Seit 1955 haben die Ärzte bei der Vergütungsfrage nichts mehr mit den Krankenkassen zu tun. "Das läuft alles über die Kassenärztliche Vereinigung", sagt Gesundheitsökonom Reiners.

Die Honorarverteilung sei nach einem einheitlichen Bewertungssystem gestaltet. Jede ärztliche Leistung werde mit einer Punktzahl versehen, die Punkte wiederum auf das Budget umgerechnet. Daraus ergebe sich der Betrag für die jeweilige Leistung.

Freie Arztwahl

Auch die freie Arztwahl wird 1955 festgeschrieben.
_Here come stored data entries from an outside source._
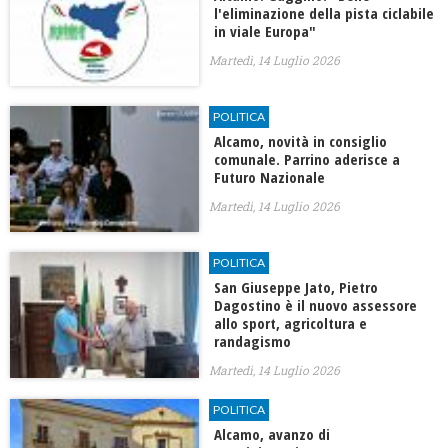
l'eliminazione della pista ciclabile
in viale Europa"
Martedì, 14 Luglio 2026
POLITICA
Alcamo, novità in consiglio
comunale. Parrino aderisce a
Futuro Nazionale
Martedì, 14 Luglio 2026
POLITICA
San Giuseppe Jato, Pietro
Dagostino è il nuovo assessore
allo sport, agricoltura e
randagismo
Martedì, 14 Luglio 2026
POLITICA
Alcamo, avanzo di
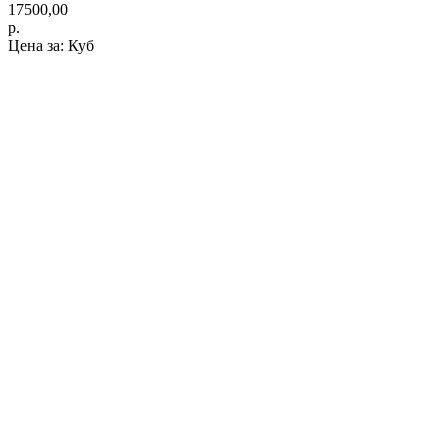
17500,00
р.
Цена за: Куб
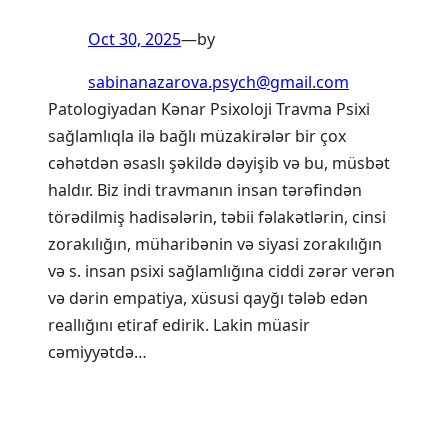
Oct 30, 2025
—
by
sabinanazarova.psych@gmail.com
Patologiyadan Kənar Psixoloji Travma Psixi
sağlamlıqla ilə bağlı müzakirələr bir çox
cəhətdən əsaslı şəkildə dəyişib və bu, müsbət
haldır. Biz indi travmanın insan tərəfindən
törədilmiş hadisələrin, təbii fəlakətlərin, cinsi
zorakılığın, müharibənin və siyasi zorakılığın
və s. insan psixi sağlamlığına ciddi zərər verən
və dərin empatiya, xüsusi qayğı tələb edən
reallığını etiraf edirik. Lakin müasir
cəmiyyətdə…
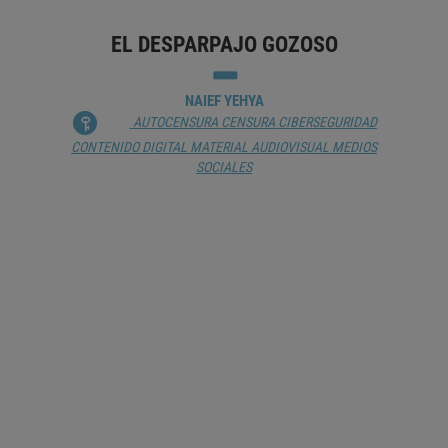
EL DESPARPAJO GOZOSO
NAIEF YEHYA
AUTOCENSURA
CENSURA
CIBERSEGURIDAD
CONTENIDO DIGITAL
MATERIAL AUDIOVISUAL
MEDIOS
SOCIALES
NETFLIX, NUEVAS TENDENCIAS DE
CONSUMO AUDIOVISUAL EN ESPAÑA
MARISA MORENO GUERRERO
COMUNICACIÓN TRANSMEDIA
CONSUMIDOR
ESPAÑA
ESTUDIO DE AUDIENCIA
MATERIAL AUDIOVISUAL
PLATAFORMAS DIGITALES
TELEVISIÓN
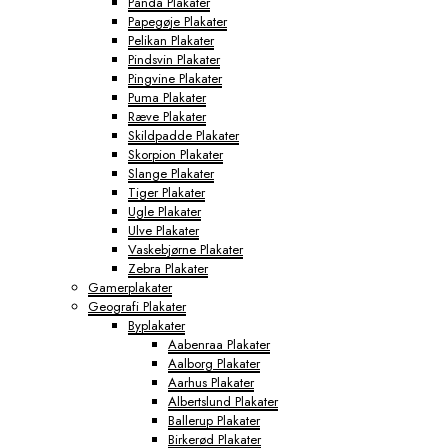
Panda Plakater
Papegøje Plakater
Pelikan Plakater
Pindsvin Plakater
Pingvine Plakater
Puma Plakater
Ræve Plakater
Skildpadde Plakater
Skorpion Plakater
Slange Plakater
Tiger Plakater
Ugle Plakater
Ulve Plakater
Vaskebjørne Plakater
Zebra Plakater
Gamerplakater
Geografi Plakater
Byplakater
Aabenraa Plakater
Aalborg Plakater
Aarhus Plakater
Albertslund Plakater
Ballerup Plakater
Birkerød Plakater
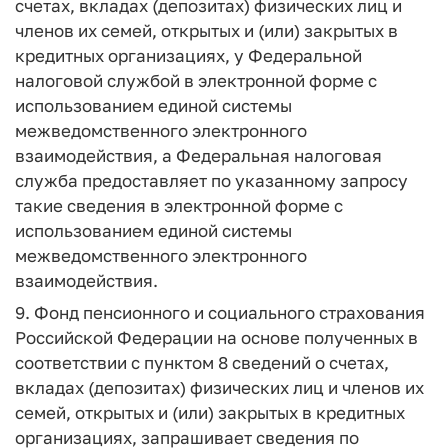
счетах, вкладах (депозитах) физических лиц и
членов их семей, открытых и (или) закрытых в
кредитных организациях, у Федеральной
налоговой службой в электронной форме с
использованием единой системы
межведомственного электронного
взаимодействия, а Федеральная налоговая
служба предоставляет по указанному запросу
такие сведения в электронной форме с
использованием единой системы
межведомственного электронного
взаимодействия.
9. Фонд пенсионного и социального страхования
Российской Федерации на основе полученных в
соответствии с пунктом 8 сведений о счетах,
вкладах (депозитах) физических лиц и членов их
семей, открытых и (или) закрытых в кредитных
организациях, запрашивает сведения по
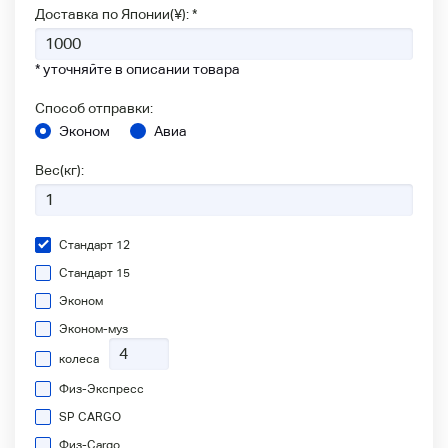
Доставка по Японии(¥): *
* уточняйте в описании товара
Способ отправки:
Эконом
Авиа
Вес(кг):
Стандарт 12
Стандарт 15
Эконом
Эконом-муз
колеса
Физ-Экспресс
SP CARGO
Физ-Сargo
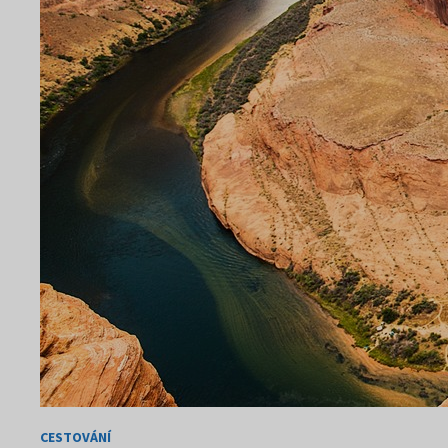
CESTOVÁNÍ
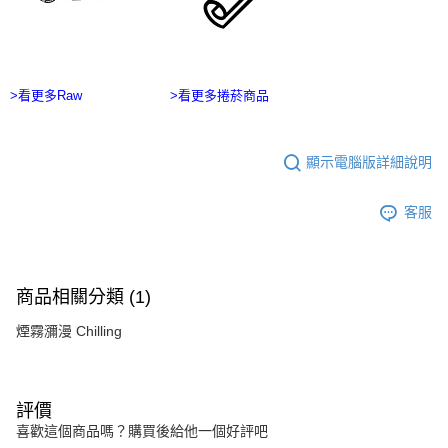
２．訂單成立數日內，您將收到繳費通知簡訊。
每筆NT$60，滿NT$2,500(含以上)免運費
３．收到繳費通知簡訊後14天內，點擊此簡訊中的連結，可透過四大超商／
ATM／網路銀行／等多元方式進行付款，方視為交易完成。
宅配
※ 請注意：結帳手續完成當下不需立刻繳費，但若您需要取消訂單，請聯絡
每筆NT$100，滿NT$2,500(含以上)免運費
購買商品的店家。未經商家同意取消之訂單仍視為有效，需透過AFTEE先享
>看更多Raw
>看更多捲菸商品
後付繳納相關費用。
台灣離島宅配
※ 交易是否成功請以「AFTEE先享後付 」之結帳頁面顯示為準，若有關於
是否繳費成功／繳費後需取消欲退款等相關疑問，請聯繫「AFTEE先享後付
每筆NT$215
客戶支援中心」
https://netprotections.freshdesk.com/support/home
顯示電腦版詳細說明
【注意事項】
客服
１．透過由恩沛科技股份有限公司提供之「AFTEE先享後付」服務完成之交
易，需依本服務之必要範圍內提供個人資料，並將交易相關給付款項請求債
權轉讓予恩沛科技股份有限公司。
２．關於個人資料處理事宜，請瀏覽以下網址：
https://aftee.tw/terms/#terms3
商品相關分類 (1)
３．未成年的使用者請事先徵得法定代理人或監護人之同意方可使用
「AFTEE先享後付」，若未經同意申辦者引起之損失，本公司不負相關責
煙霧瀰漫 Chilling
任。
４．使用「AFTEE先享後付」時，將依據個別帳號之用戶狀況，依本公司即
時審查核予不同之上限額度；若仍有額度不足之情形，本公司將視審查結果
請求用戶進行身份認證。
評價
５．嚴禁一人註冊多個帳號或使用他人資訊註冊。若發現惡意使用之情形，
喜歡這個商品嗎？購買後給他一個好評吧
恩沛科技股份有限公司將有權停止該用戶之使用額度並採取法律行動。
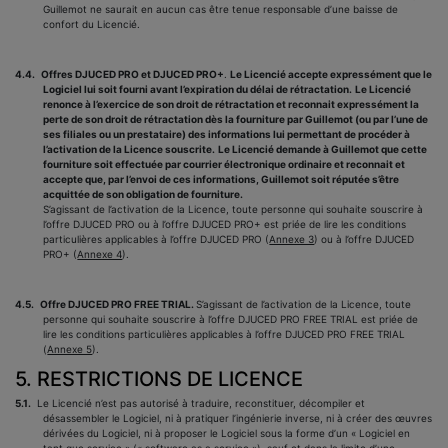
Guillemot ne saurait en aucun cas être tenue responsable d’une baisse de
confort du Licencié.
4.4.
Offres DJUCED PRO et DJUCED PRO+
.
Le Licencié accepte expressément que le
Logiciel lui soit fourni avant l’expiration du délai de rétractation.
Le Licencié
renonce à l’exercice de son droit de rétractation et reconnait expressément la
perte de son droit de rétractation dès la fourniture par Guillemot (ou par l’une de
ses filiales ou un prestataire) des informations lui permettant de procéder à
l’activation de la Licence souscrite.
Le Licencié demande à Guillemot que cette
fourniture soit effectuée par courrier électronique ordinaire et reconnait et
accepte que, par l’envoi de ces informations, Guillemot soit réputée s’être
acquittée de son obligation de fourniture.
S’agissant de l’activation de la Licence, toute personne qui souhaite souscrire à
l’offre DJUCED PRO ou à l’offre DJUCED PRO+ est priée de lire les conditions
particulières applicables à l’offre DJUCED PRO (
Annexe 3
) ou à l’offre DJUCED
PRO+ (
Annexe 4
).
4.5.
Offre DJUCED PRO FREE TRIAL.
S’agissant de l’activation de la Licence, toute
personne qui souhaite souscrire à l’offre DJUCED PRO FREE TRIAL est priée de
lire les conditions particulières applicables à l’offre DJUCED PRO FREE TRIAL
(
Annexe 5
).
5. RESTRICTIONS DE LICENCE
5.1.
Le Licencié n’est pas autorisé à traduire, reconstituer, décompiler et
désassembler le Logiciel, ni à pratiquer l’ingénierie inverse, ni à créer des œuvres
dérivées du Logiciel, ni à proposer le Logiciel sous la forme d’un « Logiciel en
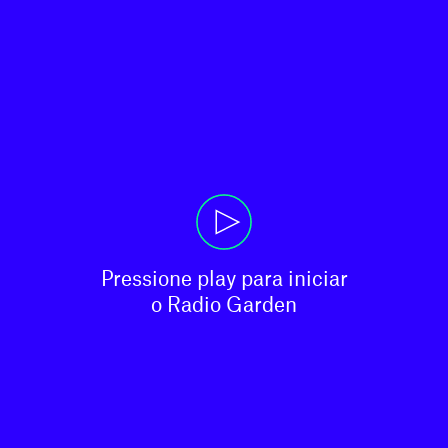
Pressione play para iniciar

o Radio Garden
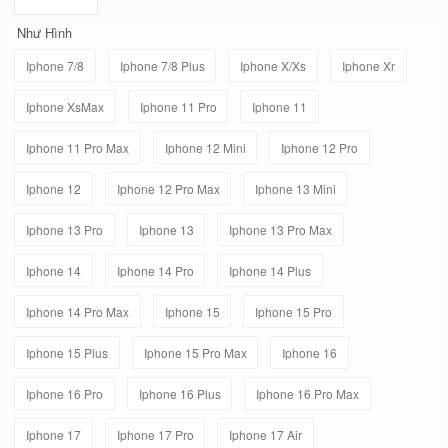
Như Hình
Iphone 7/8
Iphone 7/8 Plus
Iphone X/Xs
Iphone Xr
Iphone XsMax
Iphone 11 Pro
Iphone 11
Iphone 11 Pro Max
Iphone 12 Mini
Iphone 12 Pro
Iphone 12
Iphone 12 Pro Max
Iphone 13 Mini
Iphone 13 Pro
Iphone 13
Iphone 13 Pro Max
Iphone 14
Iphone 14 Pro
Iphone 14 Plus
Iphone 14 Pro Max
Iphone 15
Iphone 15 Pro
Iphone 15 Plus
Iphone 15 Pro Max
Iphone 16
Iphone 16 Pro
Iphone 16 Plus
Iphone 16 Pro Max
Iphone 17
Iphone 17 Pro
Iphone 17 Air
Wer privat versichert ist, hat zwar schon vorher freie Auswahl. Doch für Kassenpatienten ist dies bis dahin nicht selbstverständlich.

Neben Patientenansprüchen geht auch um die Interessen der Ärzte. Beim jahrelangen Streit um ein neues Gesetz war unter anderem ein innerärztlicher Konflikt für Verzögerungen verantwortlich.

Mehr Niederlassungen möglich

Es brodelte zwischen alteingesessenen und jüngeren Ärzten, die sich ebenfalls niederlassen wollten. Das Problem: Die Zahl der Kassenpatienten pro Arzt ist begrenzt. Im Kassenarztgesetz werden deshalb die Verhältniszahlen angehoben. Vor 1955 ist ein Arzt auf 1.000 Versicherte zugelassen, danach ein Arzt auf 600 Versicherte.

Doch Ärger gibt es trotzdem. Der Verband der nicht-niedergelassenen Ärzte wehrt sich gegen die Zulassungssperren. 1960 gibt ihnen das Bundesverfassungsgericht recht. Die Berufsfreiheit dürfe nicht eingeschränkt werden. Das ist Anlass für weitere "Schwimmgymnastik" im Sinne Blüms.